The country carries the world’s largest hepatitis C burden, with an estimated 10 million infections. More than 34 million adults are living with diabetes, while cardiovascular disease remains the leading cause of death. HIV infections continue to rise, tuberculosis affects hundreds of thousands annually and climate-related health emergencies are becoming increasingly frequent.
Pakistan has also experienced repeated outbreaks and health emergencies in recent years, including Mpox, measles, dengue, heat-related illnesses and persistent polio detections, underscoring the importance of surveillance, preparedness and rapid response systems.

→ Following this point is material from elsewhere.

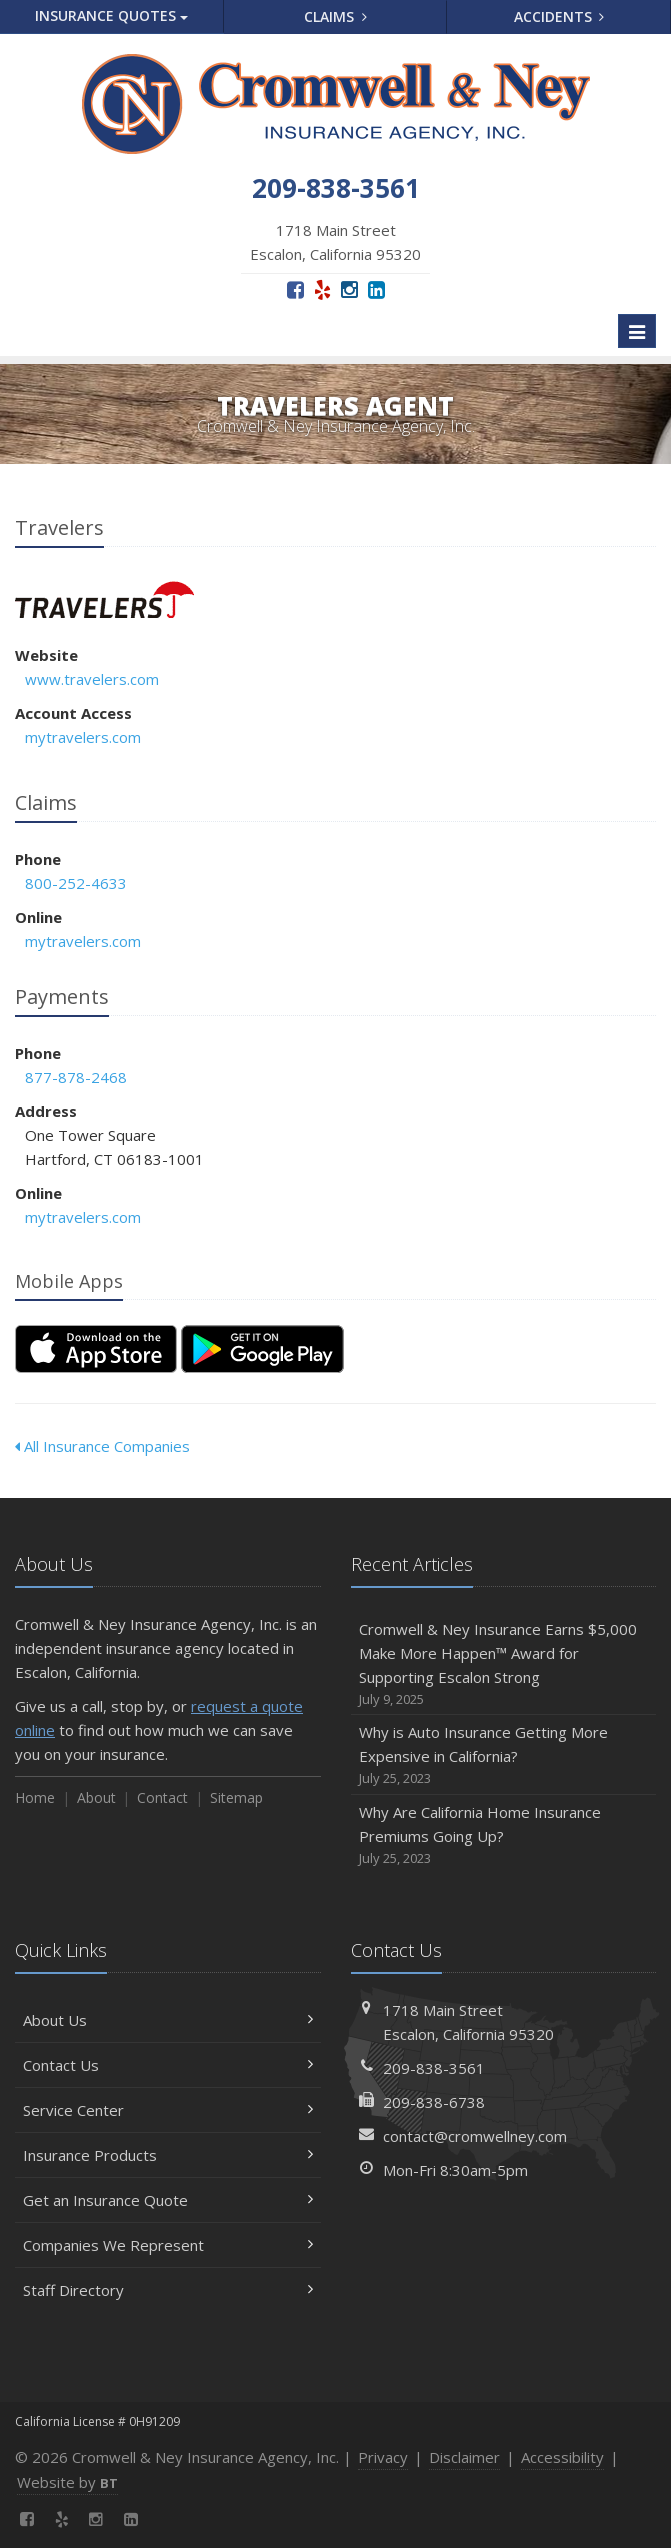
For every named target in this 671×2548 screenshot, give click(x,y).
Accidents (559, 16)
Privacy (383, 2457)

Health experts note that after the 18th Constitutional Amendment, most healthcare delivery functions shifted to provincial governments. The federal ministry’s principal responsibilities increasingly revolve around disease surveillance, outbreak response, health security, medicine regulation, international health reporting and coordination of national disease control programmes.
Yet these functions continue to receive a relatively small share of federal development spending compared to tertiary-care hospitals and infrastructure projects.
Budget documents further show that ongoing federal health schemes now carry throw-forward liabilities exceeding Rs121 billion, indicating that future governments will need to continue financing major infrastructure projects for several years.
Supporters of the allocations argue that Pakistan urgently needs specialised hospitals, cancer treatment facilities and advanced critical care services. Critics, however, contend that investing predominantly in bricks and mortar while allocating relatively modest resources to prevention, surveillance and disease control risks leaving the country vulnerable to the very outbreaks and health threats that federal institutions are expected to detect and contain.
The 2026-27 budget therefore highlights a continuing policy dilemma in Pakistan’s health sector: while new hospitals remain politically visible and publicly popular, the less visible functions of disease surveillance, preparedness, regulation and prevention continue to receive only a small fraction of federal health spending despite their growing importance for national health security.